Comedy Review : The Mumbai Show

Just the right amount of this city’s madness captured in hour-long hilarity

Alden Dsilva March 21, 2014

March 15,2014: Humour clan Bear Feet Comedy had its second outing at The Hive recently, with its focus being this very mad city, hence the title of the event, “The Mumbai Show”. A show that was to have funny men Aakash Mehta, Vikram Poddar and Bhavish Ailani as part of their roster, Kautuk Srivastav jumped into the fray too, but more on his set in a bit.

Aakash Mehta was the host for the event itself that celebrated and mocked the city and all it stands for. Mehta, although seeming a little harrowed at the beginning of the gig seemed to come right into his role of hosting, his constant improvisation and build up on material seeming to surprise even him from time to time. Stoner jokes seemed to be the essence to his jokes, and the audiences seemed to be rolling around in laughter throughout. Aakash also did a good number of jokes on the city itself, ranging from living at Grant Road to the many traffic and train pangs of people living all over the city. His set was divided over 4 sections, interspersed with the othr comedians’ performances.
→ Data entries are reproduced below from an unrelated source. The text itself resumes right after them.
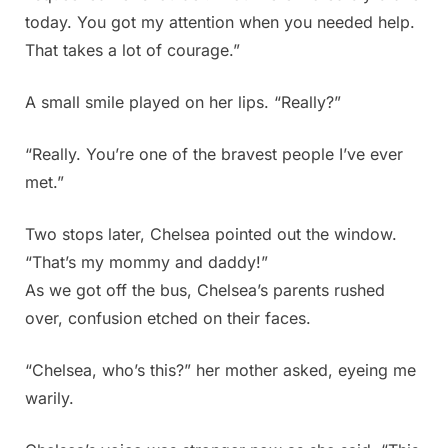
today. You got my attention when you needed help.
That takes a lot of courage.”
A small smile played on her lips. “Really?”
“Really. You’re one of the bravest people I’ve ever
met.”
Two stops later, Chelsea pointed out the window.
“That’s my mommy and daddy!”
As we got off the bus, Chelsea’s parents rushed
over, confusion etched on their faces.
“Chelsea, who’s this?” her mother asked, eyeing me
warily.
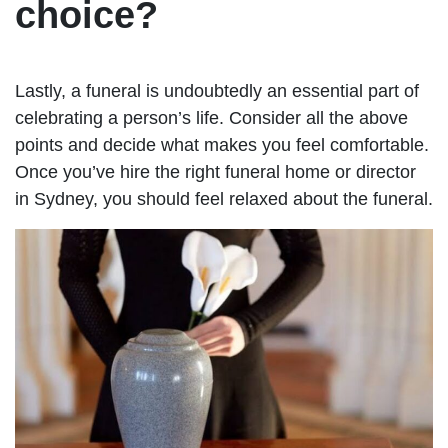
choice?
Lastly, a funeral is undoubtedly an essential part of
celebrating a person’s life. Consider all the above
points and decide what makes you feel comfortable.
Once you’ve hire the right funeral home or director
in Sydney, you should feel relaxed about the funeral.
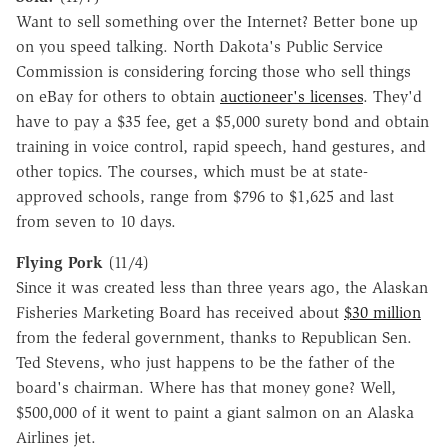
Want to sell something over the Internet? Better bone up
on you speed talking. North Dakota's Public Service
Commission is considering forcing those who sell things
on eBay for others to obtain
auctioneer's licenses
. They'd
have to pay a $35 fee, get a $5,000 surety bond and obtain
training in voice control, rapid speech, hand gestures, and
other topics. The courses, which must be at state-
approved schools, range from $796 to $1,625 and last
from seven to 10 days.
Flying Pork
(11/4)
Since it was created less than three years ago, the Alaskan
Fisheries Marketing Board has received about
$30 million
from the federal government, thanks to Republican Sen.
Ted Stevens, who just happens to be the father of the
board's chairman. Where has that money gone? Well,
$500,000 of it went to paint a giant salmon on an Alaska
Airlines jet.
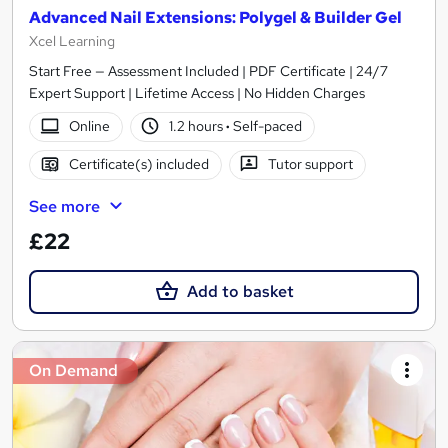
Advanced Nail Extensions: Polygel & Builder Gel
Xcel Learning
Start Free — Assessment Included | PDF Certificate | 24/7
Expert Support | Lifetime Access | No Hidden Charges
Online
1.2 hours
·
Self-paced
Certificate(s) included
Tutor support
See more
£22
Add to basket
On Demand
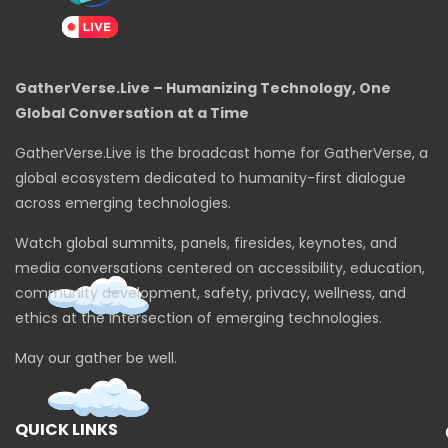
GatherVerse.Live – Humanizing Technology, One
Global Conversation at a Time
GatherVerse.Live is the broadcast home for GatherVerse, a
global ecosystem dedicated to humanity-first dialogue
across emerging technologies.
Watch global summits, panels, firesides, keynotes, and
media conversations centered on accessibility, education,
community development, safety, privacy, wellness, and
ethics at the intersection of emerging technologies.
May our gather be well.
QUICK LINKS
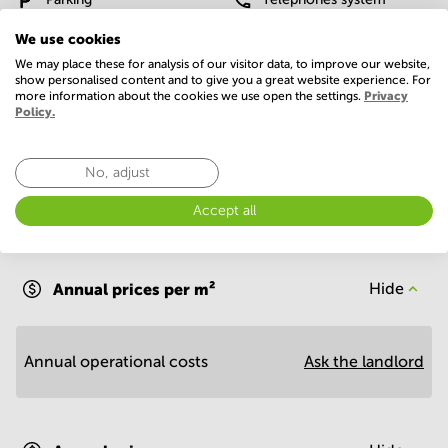
We use cookies
WIFI / Internet
We may place these for analysis of our visitor data, to improve our website,
Show more
show personalised content and to give you a great website experience. For
more information about the cookies we use open the settings.
Privacy
Policy.
No, adjust
Accept all
Economy
Annual prices per m²
Hide
Annual operational costs
Ask the landlord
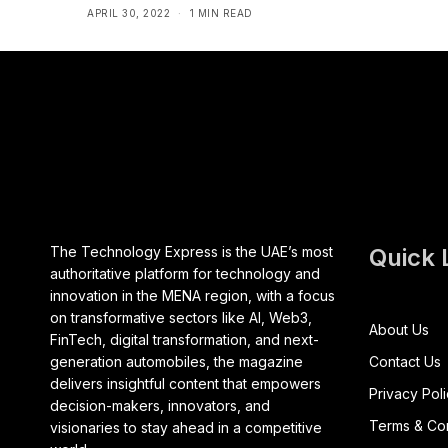
APRIL 30, 2022
1 MIN READ
The Technology Express is the UAE’s most
Quick 
authoritative platform for technology and
innovation in the MENA region, with a focus
on transformative sectors like AI, Web3,
About Us
FinTech, digital transformation, and next-
generation automobiles, the magazine
Contact Us
delivers insightful content that empowers
Privacy Pol
decision-makers, innovators, and
Terms & Con
visionaries to stay ahead in a competitive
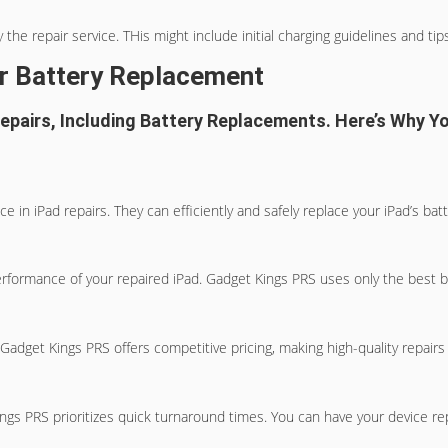
the repair service. THis might include initial charging guidelines and tip
ur Battery Replacement
Repairs, Including Battery Replacements. Here’s Why 
 in iPad repairs. They can efficiently and safely replace your iPad’s ba
performance of your repaired iPad. Gadget Kings PRS uses only the best b
Gadget Kings PRS offers competitive pricing, making high-quality repairs
Kings PRS prioritizes quick turnaround times. You can have your device r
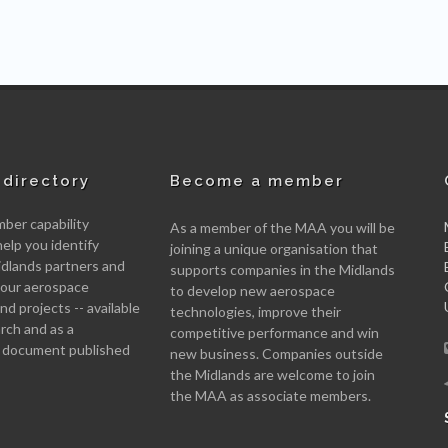
directory
Become a member
er capability
As a member of the MAA you will be
help you identify
joining a unique organisation that
idlands partners and
supports companies in the Midlands
 your aerospace
to develop new aerospace
d projects -- available
technologies, improve their
arch and as a
competitive performance and win
 document published
new business. Companies outside
the Midlands are welcome to join
the MAA as associate members.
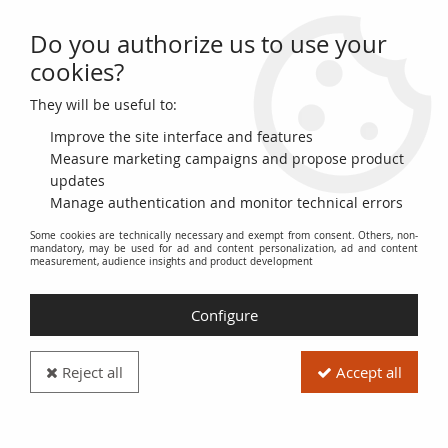
Do you authorize us to use your
0
cookies?
They will be useful to:
Home
>
World Banknotes
>
American Banknotes
>
United States of America
>
USA 50 Cents - Military Payment Certificate
Improve the site interface and features
- 1954-1958 - Series 521
Measure marketing campaigns and propose product
updates
Manage authentication and monitor technical errors
Some cookies are technically necessary and exempt from consent. Others, non-
mandatory, may be used for ad and content personalization, ad and content
measurement, audience insights and product development
Configure
Reject all
Accept all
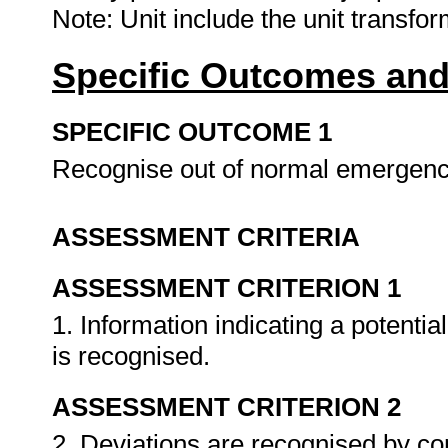
Note: Unit include the unit transfo
Specific Outcomes and
SPECIFIC OUTCOME 1
Recognise out of normal emergenc
ASSESSMENT CRITERIA
ASSESSMENT CRITERION 1
1. Information indicating a potenti
is recognised.
ASSESSMENT CRITERION 2
2. Deviations are recognised by c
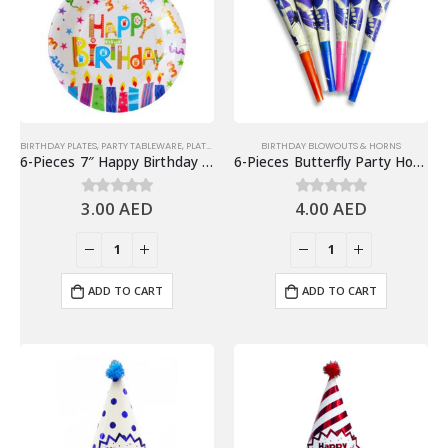
BIRTHDAY PLATES
,
PARTY TABLEWARE
,
PLATES
BIRTHDAY BLOWOUTS & HORNS
6-Pieces 7″ Happy Birthday Paper Plates – Candles Design
6-Pieces Butterfly Party Horns, Birthday Party Favors
3.00
AED
4.00
AED
0
out of 5
0
out of 5
ADD TO CART
ADD TO CART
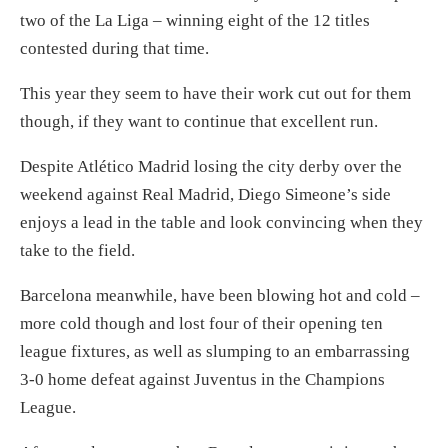
two of the La Liga – winning eight of the 12 titles
contested during that time.
This year they seem to have their work cut out for them
though, if they want to continue that excellent run.
Despite Atlético Madrid losing the city derby over the
weekend against Real Madrid, Diego Simeone’s side
enjoys a lead in the table and look convincing when they
take to the field.
Barcelona meanwhile, have been blowing hot and cold –
more cold though and lost four of their opening ten
league fixtures, as well as slumping to an embarrassing
3-0 home defeat against Juventus in the Champions
League.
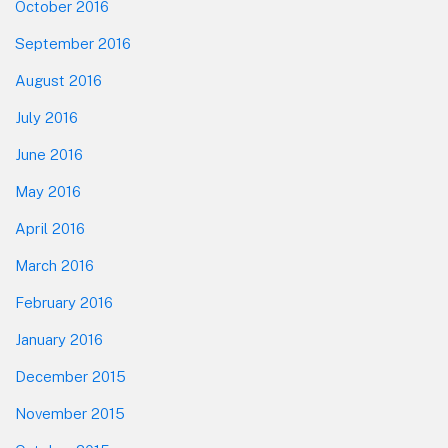
October 2016
September 2016
August 2016
July 2016
June 2016
May 2016
April 2016
March 2016
February 2016
January 2016
December 2015
November 2015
Vikram Poddar was the next comedian to take stage. Poddar’s set was one laced heavily with not only incidents from memory, but also one that traveled down the realm of his imagination. While his jokes ranged from Harbour Line trains being the most absurd of train lines to imageries of HR execs handling the July 26 floods, and his set was entertaining at most times, what was a dampener was how short his set was: while all of the other comics delivered good long 10-15 minute sets, his was barely eight minutes long. Too bad, since his material was very interesting.

Kautuk Srivastava was the surprise add-on to the three man line-up for the evening and a good surprise it was- Srivastava has this ability to convert his Bihari-living-in-Mumbai piece into so many different manifestations all the time. His jokes on how you could spot Biharis in the city left the audience in splits, his observation of a Bihari’s back being different showing a good skill of joke-writing, and what was very commendable about his set was the number of quick-witted jokes that Srivastava kept delivering.

Bhavish Ailani was the final comic for the night. For a comic who is known to keep audiences in absolute splits, Ailani did not seem to be in his natural comfort zone, a place you would see him normally on stage. While there is no doubt that Ailani’s prepared material as well as improv were both in place, Ailani made sure he interacted with the audiences well too. However, misplaced concentration seemed to have taken a toll on him, with quite a few lapses in terms in of delivery. While Ailani also delivered a set that evoked much laughter in a short period of time, again it would have been awesome to have a longer set that concentrated on Mumbai and its people and the profound effect it has had on him.

All in all, it The Mumbai Show was a good comedy show, with plenty of laughter going all around. One observation, however,  that was also made of multiple comedians at The Mumbai Show was them keeping looking at their notes while performing. A bad show of unpreparedness, while it is something you could expect at an Open Mic event, doing the same at a dedicated show kinda beats the purpose of having a show of the sort.